What to do – Provide again, from the entries below, every line from the one containing "usai dipotong." through the one containing "gerinda asah non woven", exactly as written, and no other line.
Exercise inputs section start
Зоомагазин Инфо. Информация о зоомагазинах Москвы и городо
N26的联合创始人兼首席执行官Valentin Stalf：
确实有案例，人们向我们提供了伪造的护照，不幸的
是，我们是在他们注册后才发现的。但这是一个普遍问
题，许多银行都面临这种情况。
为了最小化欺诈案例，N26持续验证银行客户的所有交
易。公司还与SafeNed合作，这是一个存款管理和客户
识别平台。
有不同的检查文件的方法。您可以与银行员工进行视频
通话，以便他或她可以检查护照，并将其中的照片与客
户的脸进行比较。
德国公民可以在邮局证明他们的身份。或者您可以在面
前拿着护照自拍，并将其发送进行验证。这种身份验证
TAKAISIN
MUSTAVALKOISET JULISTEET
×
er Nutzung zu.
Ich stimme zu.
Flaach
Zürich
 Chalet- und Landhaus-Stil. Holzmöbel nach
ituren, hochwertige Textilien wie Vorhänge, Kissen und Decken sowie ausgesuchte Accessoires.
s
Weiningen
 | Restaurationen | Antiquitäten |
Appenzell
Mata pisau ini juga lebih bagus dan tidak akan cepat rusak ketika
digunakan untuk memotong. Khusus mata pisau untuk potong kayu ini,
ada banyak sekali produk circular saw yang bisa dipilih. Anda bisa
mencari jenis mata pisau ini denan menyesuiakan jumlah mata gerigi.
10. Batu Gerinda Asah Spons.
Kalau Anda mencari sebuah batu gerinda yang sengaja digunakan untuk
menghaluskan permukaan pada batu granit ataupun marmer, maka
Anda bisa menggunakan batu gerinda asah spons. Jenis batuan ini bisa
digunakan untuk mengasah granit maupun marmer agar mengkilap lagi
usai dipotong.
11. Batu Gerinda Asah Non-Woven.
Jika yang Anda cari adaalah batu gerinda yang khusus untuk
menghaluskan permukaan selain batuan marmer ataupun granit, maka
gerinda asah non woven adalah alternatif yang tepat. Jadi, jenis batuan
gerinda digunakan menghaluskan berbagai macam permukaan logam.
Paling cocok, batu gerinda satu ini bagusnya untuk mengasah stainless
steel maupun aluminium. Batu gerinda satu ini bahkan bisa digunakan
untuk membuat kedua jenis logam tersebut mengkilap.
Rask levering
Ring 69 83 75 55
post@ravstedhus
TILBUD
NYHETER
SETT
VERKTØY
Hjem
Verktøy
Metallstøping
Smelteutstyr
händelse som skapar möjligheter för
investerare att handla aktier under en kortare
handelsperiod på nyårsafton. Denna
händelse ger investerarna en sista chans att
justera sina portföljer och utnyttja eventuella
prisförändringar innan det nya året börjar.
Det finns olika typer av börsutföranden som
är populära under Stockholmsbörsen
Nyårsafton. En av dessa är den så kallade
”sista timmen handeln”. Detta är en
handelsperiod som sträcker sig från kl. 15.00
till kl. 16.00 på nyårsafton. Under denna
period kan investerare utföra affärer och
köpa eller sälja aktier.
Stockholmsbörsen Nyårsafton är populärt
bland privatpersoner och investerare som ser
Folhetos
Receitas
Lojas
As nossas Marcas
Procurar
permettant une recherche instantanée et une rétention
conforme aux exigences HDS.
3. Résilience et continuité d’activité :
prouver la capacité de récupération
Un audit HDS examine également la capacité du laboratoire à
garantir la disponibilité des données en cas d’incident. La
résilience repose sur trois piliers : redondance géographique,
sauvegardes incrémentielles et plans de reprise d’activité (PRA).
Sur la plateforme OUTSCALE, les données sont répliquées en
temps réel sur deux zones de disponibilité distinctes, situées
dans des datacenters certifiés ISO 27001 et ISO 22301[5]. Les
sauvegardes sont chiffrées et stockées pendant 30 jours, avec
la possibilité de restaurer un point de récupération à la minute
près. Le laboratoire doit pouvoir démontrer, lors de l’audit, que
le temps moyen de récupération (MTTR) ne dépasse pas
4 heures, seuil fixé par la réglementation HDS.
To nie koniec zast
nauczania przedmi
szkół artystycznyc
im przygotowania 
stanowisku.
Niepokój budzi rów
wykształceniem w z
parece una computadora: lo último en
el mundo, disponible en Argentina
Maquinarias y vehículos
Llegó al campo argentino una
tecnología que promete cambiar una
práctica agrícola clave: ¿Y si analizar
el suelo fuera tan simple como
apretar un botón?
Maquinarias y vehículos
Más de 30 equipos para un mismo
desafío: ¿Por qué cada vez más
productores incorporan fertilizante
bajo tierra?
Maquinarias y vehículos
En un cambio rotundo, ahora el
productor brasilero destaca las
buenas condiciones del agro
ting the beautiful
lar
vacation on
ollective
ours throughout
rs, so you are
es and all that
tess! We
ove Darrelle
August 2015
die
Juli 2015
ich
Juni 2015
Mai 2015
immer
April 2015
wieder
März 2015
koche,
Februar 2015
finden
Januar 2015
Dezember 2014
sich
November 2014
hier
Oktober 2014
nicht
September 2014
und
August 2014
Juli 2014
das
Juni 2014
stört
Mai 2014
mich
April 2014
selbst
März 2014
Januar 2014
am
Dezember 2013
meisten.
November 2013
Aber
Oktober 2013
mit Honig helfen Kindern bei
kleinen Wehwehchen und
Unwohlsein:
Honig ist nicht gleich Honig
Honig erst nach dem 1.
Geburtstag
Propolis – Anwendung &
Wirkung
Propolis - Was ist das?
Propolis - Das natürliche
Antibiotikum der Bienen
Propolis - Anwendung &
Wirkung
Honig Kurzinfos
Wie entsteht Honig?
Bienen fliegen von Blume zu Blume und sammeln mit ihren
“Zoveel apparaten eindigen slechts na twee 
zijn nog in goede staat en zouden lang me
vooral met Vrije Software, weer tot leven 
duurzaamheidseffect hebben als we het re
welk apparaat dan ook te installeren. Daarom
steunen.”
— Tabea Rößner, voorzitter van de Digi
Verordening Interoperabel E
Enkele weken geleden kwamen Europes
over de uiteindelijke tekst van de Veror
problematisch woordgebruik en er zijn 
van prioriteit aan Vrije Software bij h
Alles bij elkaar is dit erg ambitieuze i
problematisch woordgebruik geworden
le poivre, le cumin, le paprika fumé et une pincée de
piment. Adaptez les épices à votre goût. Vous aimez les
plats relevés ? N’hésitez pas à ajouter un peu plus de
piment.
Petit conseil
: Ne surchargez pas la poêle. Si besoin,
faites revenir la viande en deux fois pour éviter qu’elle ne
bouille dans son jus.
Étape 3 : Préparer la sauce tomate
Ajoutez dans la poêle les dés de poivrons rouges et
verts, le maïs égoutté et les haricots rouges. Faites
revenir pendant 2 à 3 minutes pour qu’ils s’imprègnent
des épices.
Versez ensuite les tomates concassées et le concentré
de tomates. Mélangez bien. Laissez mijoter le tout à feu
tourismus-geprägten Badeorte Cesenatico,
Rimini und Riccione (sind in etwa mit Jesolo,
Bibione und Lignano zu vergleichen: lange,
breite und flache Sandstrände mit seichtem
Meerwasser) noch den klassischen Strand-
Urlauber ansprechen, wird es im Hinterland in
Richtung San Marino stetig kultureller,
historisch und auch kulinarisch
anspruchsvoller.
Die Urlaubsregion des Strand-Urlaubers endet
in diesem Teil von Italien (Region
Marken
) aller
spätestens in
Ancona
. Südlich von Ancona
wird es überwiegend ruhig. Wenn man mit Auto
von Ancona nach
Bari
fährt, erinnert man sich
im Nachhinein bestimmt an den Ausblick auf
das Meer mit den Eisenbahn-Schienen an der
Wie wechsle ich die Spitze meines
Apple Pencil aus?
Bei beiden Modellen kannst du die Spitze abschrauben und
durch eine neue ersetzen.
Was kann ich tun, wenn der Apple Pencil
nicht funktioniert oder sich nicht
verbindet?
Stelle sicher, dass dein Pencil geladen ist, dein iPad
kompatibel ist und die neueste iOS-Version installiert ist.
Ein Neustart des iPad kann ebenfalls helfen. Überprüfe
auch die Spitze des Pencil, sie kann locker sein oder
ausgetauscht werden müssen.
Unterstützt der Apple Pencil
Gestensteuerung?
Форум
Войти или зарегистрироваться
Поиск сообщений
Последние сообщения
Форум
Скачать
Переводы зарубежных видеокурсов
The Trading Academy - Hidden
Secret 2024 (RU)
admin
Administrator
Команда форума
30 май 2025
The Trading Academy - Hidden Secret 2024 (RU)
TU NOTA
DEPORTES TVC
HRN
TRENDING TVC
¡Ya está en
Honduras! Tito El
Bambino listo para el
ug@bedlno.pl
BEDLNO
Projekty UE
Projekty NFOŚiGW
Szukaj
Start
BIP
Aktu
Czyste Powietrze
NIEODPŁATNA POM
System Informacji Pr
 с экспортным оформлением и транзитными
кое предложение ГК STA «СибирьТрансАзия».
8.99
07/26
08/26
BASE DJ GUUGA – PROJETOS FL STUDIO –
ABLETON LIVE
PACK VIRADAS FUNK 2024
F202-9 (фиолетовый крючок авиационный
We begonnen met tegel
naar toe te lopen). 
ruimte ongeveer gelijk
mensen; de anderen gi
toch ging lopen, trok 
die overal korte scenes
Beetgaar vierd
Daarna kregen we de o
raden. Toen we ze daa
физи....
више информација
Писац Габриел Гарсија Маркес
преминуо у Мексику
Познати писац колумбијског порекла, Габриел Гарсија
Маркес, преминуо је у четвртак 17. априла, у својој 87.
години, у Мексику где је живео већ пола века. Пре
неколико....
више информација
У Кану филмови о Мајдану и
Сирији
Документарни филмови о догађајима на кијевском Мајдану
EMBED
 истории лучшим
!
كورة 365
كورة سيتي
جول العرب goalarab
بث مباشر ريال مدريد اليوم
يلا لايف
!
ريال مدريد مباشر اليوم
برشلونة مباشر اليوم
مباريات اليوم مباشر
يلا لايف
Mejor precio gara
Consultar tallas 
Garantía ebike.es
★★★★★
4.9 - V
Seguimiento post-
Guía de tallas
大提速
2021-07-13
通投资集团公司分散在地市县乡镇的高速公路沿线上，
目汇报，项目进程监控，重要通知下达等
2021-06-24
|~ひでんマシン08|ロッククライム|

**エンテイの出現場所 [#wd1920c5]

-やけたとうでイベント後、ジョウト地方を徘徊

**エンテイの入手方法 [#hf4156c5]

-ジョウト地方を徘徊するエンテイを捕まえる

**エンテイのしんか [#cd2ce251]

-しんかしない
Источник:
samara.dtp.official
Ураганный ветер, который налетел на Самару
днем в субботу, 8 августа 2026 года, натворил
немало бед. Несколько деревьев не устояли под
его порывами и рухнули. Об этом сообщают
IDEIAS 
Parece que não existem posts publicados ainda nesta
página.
Exercise inputs section end
Task result –
usai dipotong.
11. Batu Gerinda Asah Non-Woven.
Jika yang Anda cari adaalah batu gerinda yang khusus untuk
menghaluskan permukaan selain batuan marmer ataupun granit, maka
gerinda asah non woven adalah alternatif yang tepat. Jadi, jenis batuan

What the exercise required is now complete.